GrafGraf is a German noble title equal in rank to a count or an earl. The comital titles awarded in Holy Roman Empire were often related to the jurisdiction or domain of responsibility and represented special concessions of authority or rank. Only the more important titles came to remain in use until modern times. Many counts were titled Graf without any additional qualification.
Mark + Graf: count, earl|
Palatinate + Graf: count, earl
Land + Graf: count, earl
Burg: castle + Graf: count, earl
Rhein: Rhine + Graf: count, earl
Alt: old or ancient + Graf: count, earl
Wild: wild or uncultivated + Graf: count, earl
A Markgraf, or Margrave, was originally the military governor of a German "Mark" (or march), a medieval border province. As outlying areas tended to be of great importance to the central realms of kings and princes, and they often were larger than those nearer the interior, margraves assumed quite inordinate powers over those of other counts of a realm. The jurisdiction of a margrave was a margraviate. The wife of a margrave is called a margravine.
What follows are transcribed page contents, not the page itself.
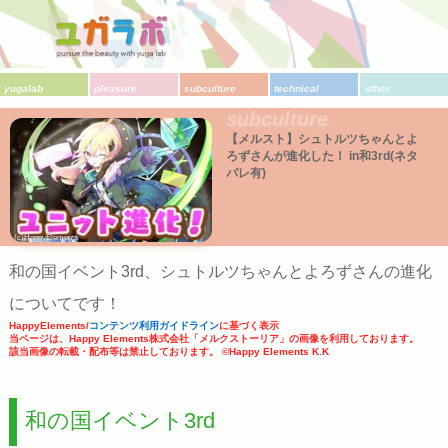
yugalab
pleasure
subculture
technical
other
subculture
【メルスト】シュトルツちゃんとよ
ろずさんが進化した！ in和3rd(ネタ
バレ有)
(c)HappyElements
和の国イベント3rd、シュトルツちゃんとよろずさんの進化
についてです！
HappyElements/
コンテンツ利用ガイドライン
に基づく表示
当ページは、Happy Elements株式会社「メルクストーリア」の画像を利用しております。
該当画像の転載・配布等は禁止しております。 ©Happy Elements K.K
和の国イベント3rd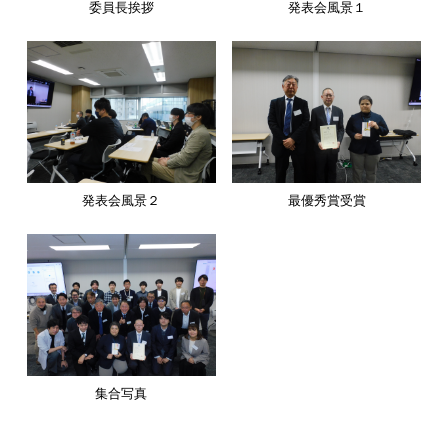
委員長挨拶
発表会風景１
発表会風景２
最優秀賞受賞
集合写真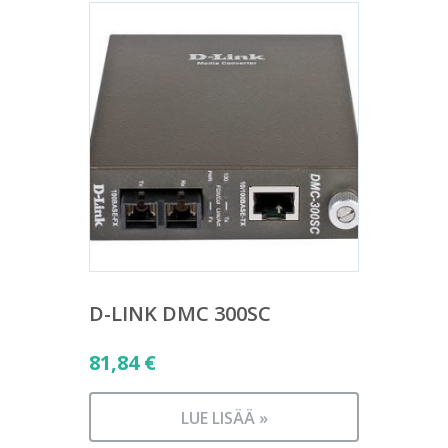
D-LINK DMC 300SC
81,84
€
LUE LISÄÄ »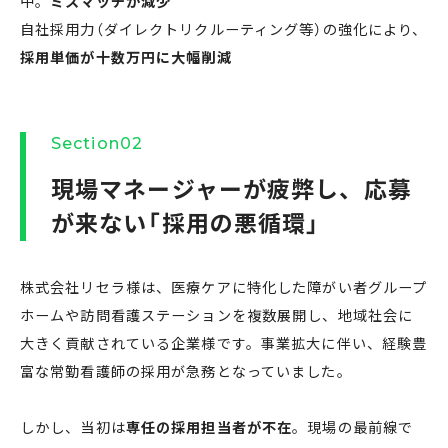
中。
ミスマッチが減少
自社採用力（ダイレクトリクルーティング等）の強化により、
採用単価が十数万円に大幅削減
Section02
現場マネージャーが疲弊し、応募
が来ない「採用の悪循環」
株式会社リセラ様は、医療ケアに特化した障がい者グループ
ホームや訪問看護ステーションを複数展開し、地域社会に
大きく貢献されている企業様です。事業拡大に伴い、経験豊
富な常勤看護師の採用が急務となっていました。
しかし、当初は
専任の採用担当者が不在
。現場の最前線で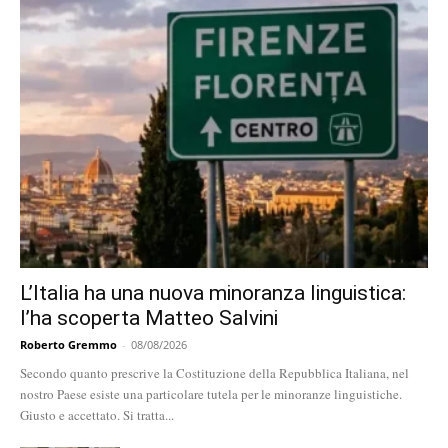
L’Italia ha una nuova minoranza linguistica:
l’ha scoperta Matteo Salvini
Roberto Gremmo
-
08/08/2026
Secondo quanto prescrive la Costituzione della Repubblica Italiana, nel
nostro Paese esiste una particolare tutela per le minoranze linguistiche.
Giusto e accettato. Si tratta...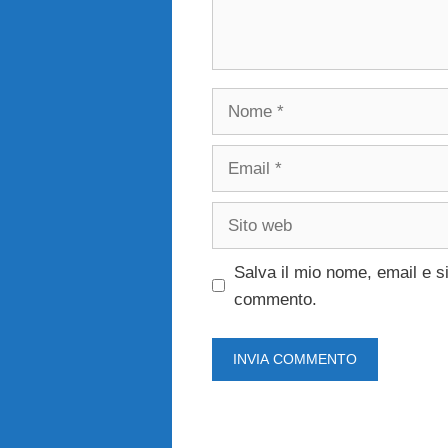
Nome
Email
Sito
web
Salva il mio nome, email e s
commento.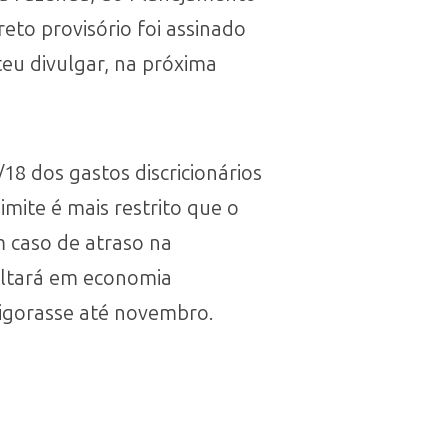
eto provisório foi assinado
teu divulgar, na próxima
8 dos gastos discricionários
imite é mais restrito que o
m caso de atraso na
ultará em economia
vigorasse até novembro.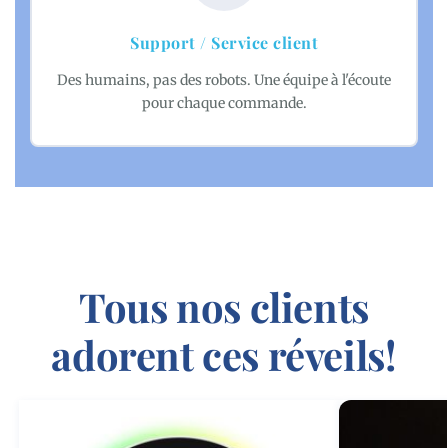
Support / Service client
Des humains, pas des robots. Une équipe à l'écoute
pour chaque commande.
Tous nos clients
adorent ces réveils!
In medieval Europe the most important provinces so called were the "Mark Brandenburg" and Austria, which in its medieval Latin version was called Marchia Austriaca, the "eastern borderland". Here one has to bear in mind that Austria was the eastern outpost of the Holy Roman Empire, on the border to, first, Eastern Christianity and, later, Islam.
Later, the title became hereditary and is now considered the equivalent of a marquess, or marquis in France.
A Pfalzgraf or Count Palatine functioned, especially in medieval times, and particulary during the Holy Roman Empire, as a viceroy and often becoming a more independent ruler of a palatinate. Borne by the Count Palatine of the Rhine and junior branches of his family.
A Landgraf, or Landgrave, was a nobleman of rank or count in Medieval Germany whose jurisdiction stretched over a sometimes quite considerable territory. The title survived from the times of the Holy Roman Empire. The power of a landgrave was often associated with sovereign rights and decision making much greater than that of a count.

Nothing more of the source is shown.